(diálogo casi interminable con José Lezama Lima)
(Introducción IV Parte)
Soy invitado a la casa: Trocadero 162. Café. María Luisa, la esposa. Baldomera, alias Baldovina. Conozco su alfombra de viajar: el sillón. El asma es una atmósfera adicional en un entorno donde pululan el libro y el polvo de los libros: el nebulizador aguarda inminente para entrar en acción. Pláticas. De vez en cuando anoto algo en las agendas. Otras acciones y palabras las conservo en la memoria (cuando llegaba de regreso a mi rincón corría a mecanografiar recuerdos). En algún momento José intuye algo e interroga. Respondo. “Quizás lo someto a un interrogatorio en el que me abstengo de hacer preguntas para no restar al fluido o la espontaneidad.”
No objeta. Lo frecuento más y más a menudo anoto en agendas cambiantes, porque también es aquella una época de vacas gordas para las agendas: ese imperio íntimo de papel (con destino a funcionarios, dirigentes, personal administrativo y hasta periodistas inmersos en continuas reuniones y consejos y asambleas y forums y congresos), que comenzó a debilitarse solo con el derrumbe del socialismo europeo a fines de los 80 y comienzo de los 90.

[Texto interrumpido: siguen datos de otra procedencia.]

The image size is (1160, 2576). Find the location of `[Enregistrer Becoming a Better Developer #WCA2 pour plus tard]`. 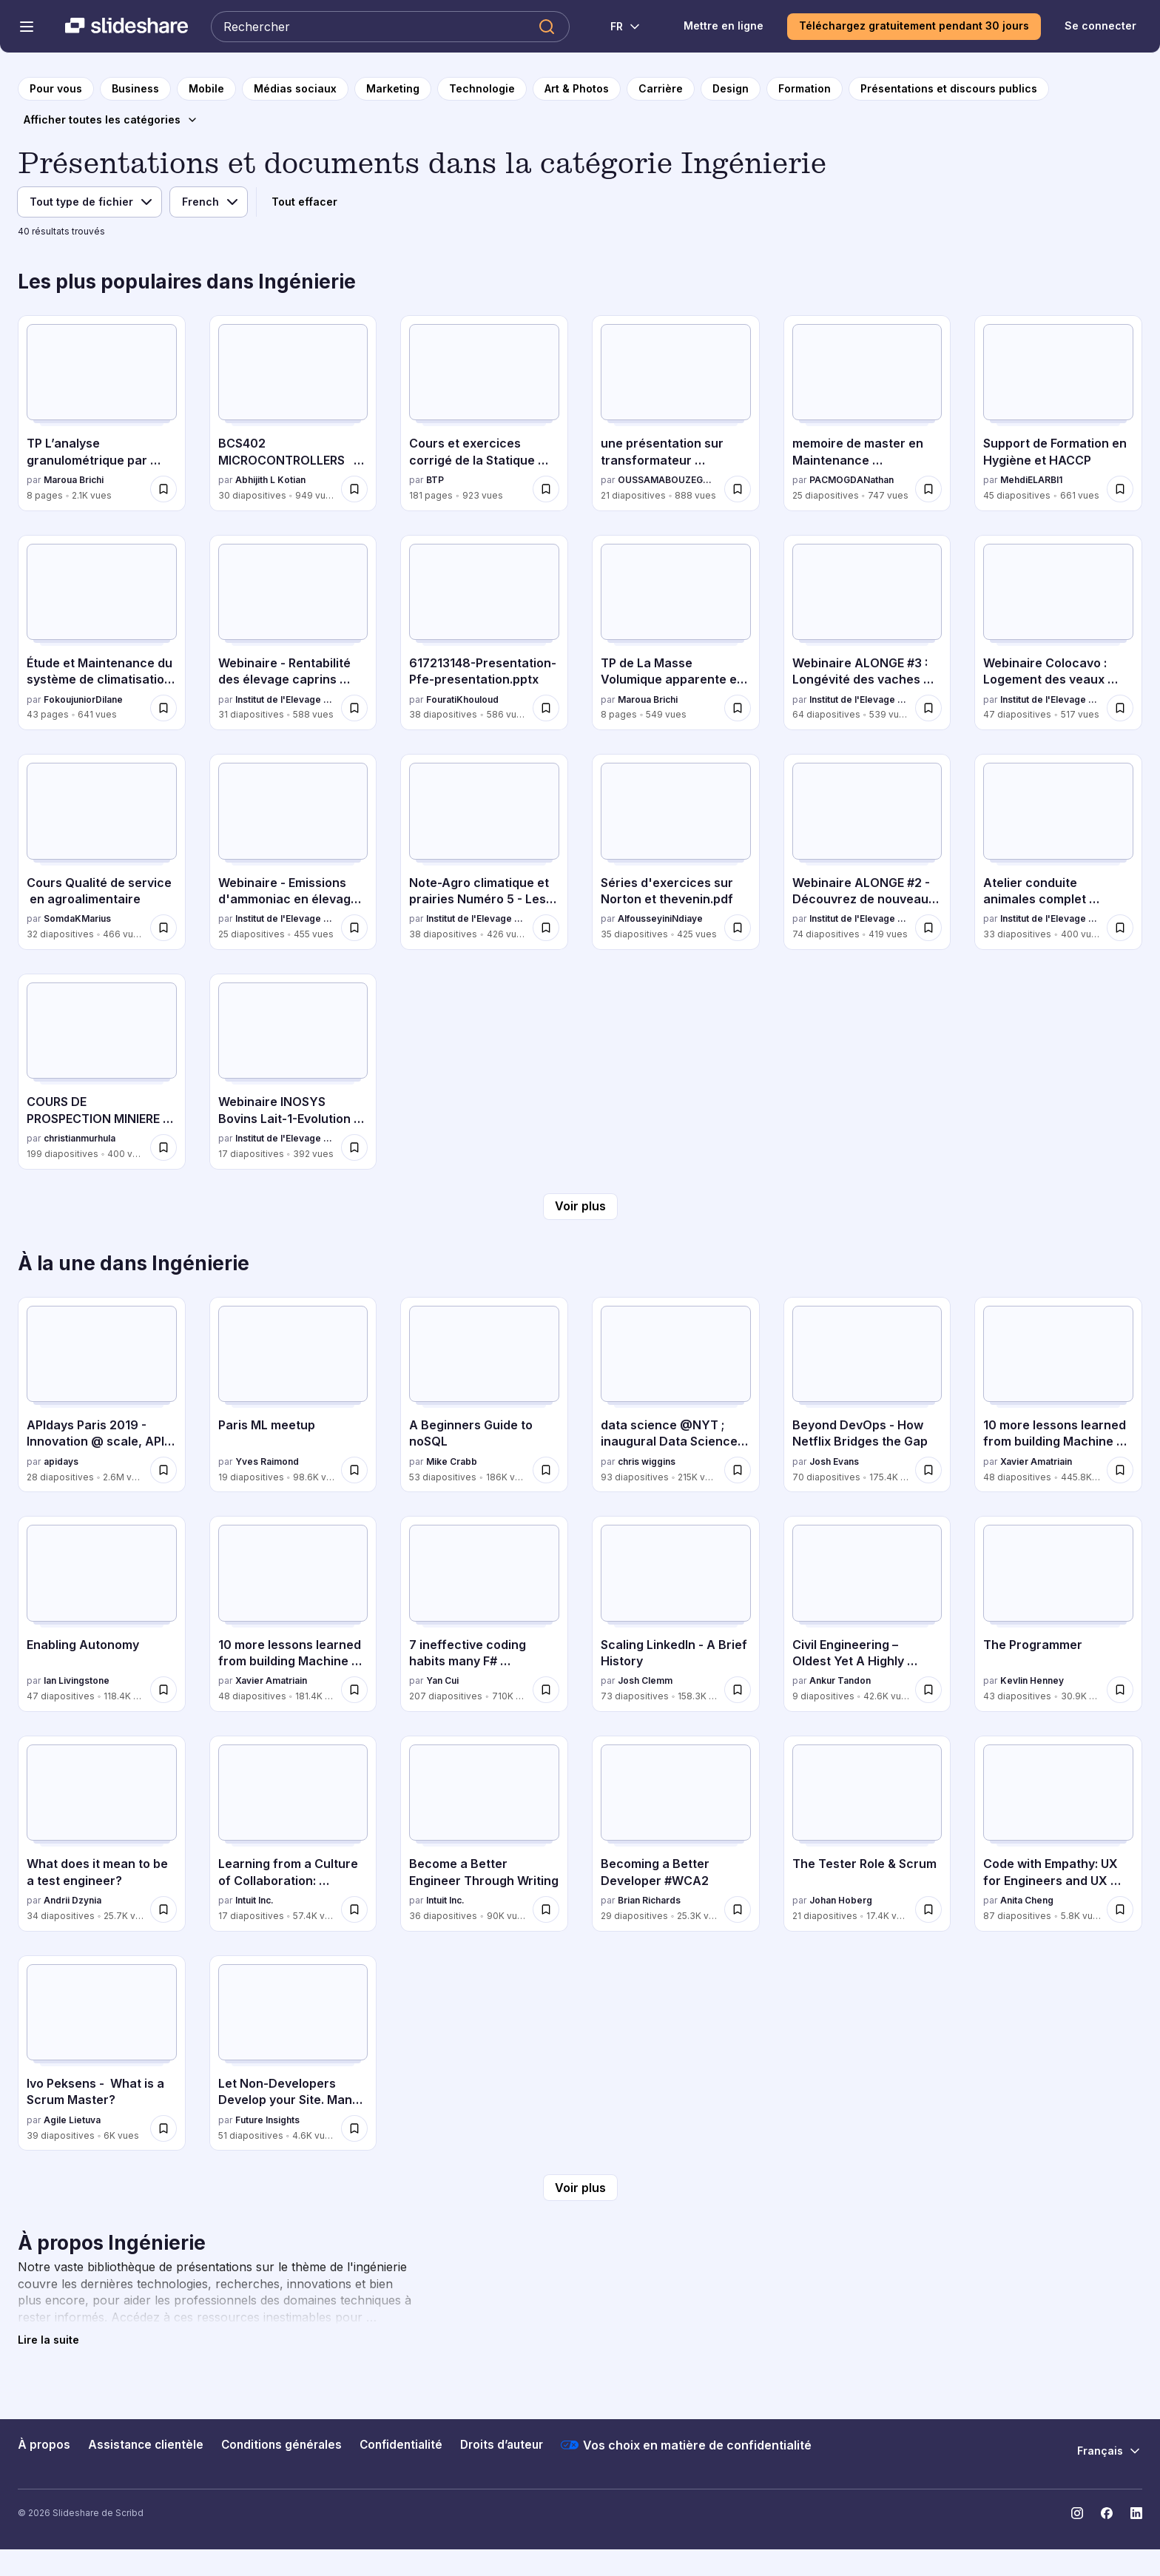 [Enregistrer Becoming a Better Developer #WCA2 pour plus tard] is located at coordinates (737, 1909).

A punto de concluir 1967, aquel colega que leía Dador y reclamaba Dador y yo coincidíamos en la revista Cuba Internacional y poníamos en movimiento el sueño común de una edición especial dedicada al Che. Tras la muerte del guerrillero en Bolivia y en los primeros meses de 1968, Lezama publica en la revista Casa de las Américas, su breve ensayo Ernesto Guevara, comandante nuestro. Tal vez la memoria y la ambición me engañan, pero creo recordar que por esa fecha Froilán Escobar y yo habíamos hablado in extenso con el amigo gordo sobre el Che, en un intercambio ardoroso y conceptual. De manera que a nosotros su breve y sustancial abordaje nos pareció que arrastraba fragmentos espirituales de aquellas charlas. Eso alentó el proyecto que definitivamente emprendimos en 1969 y se publicó en 1970. Un ejemplar de Che Sierra adentro, dedicado a dúo, fue a parar a manos de José Lezama. El poeta y maestro nos extendió un cheque en blanco con su alto reconocimiento y dijo soportarmejor el asma de aquellos días por la ilusión enfática de que su ensayo coagulador de sueños nos había atinado a Froilán y a mí en el justo centro de los moropos.
También por esos días el colega de la prensa y yo comentábamos risueños el azar concurrente de aquellos encuentros en Carlos III, cuando Dador premonitoriamente fue un préstamo y un reclamo en las cercanías del Instituto de Lingüística. Para corroborar el aserto, mostré a Froilán un ejemplar de Dador, idéntico al suyo, pero con una dedicatoria que decía: “Para Félix Guerra, cuya inicial poética nos da una verdadera alegría. Con afectos de J. Lezama Lima. Noviembre de 1965.”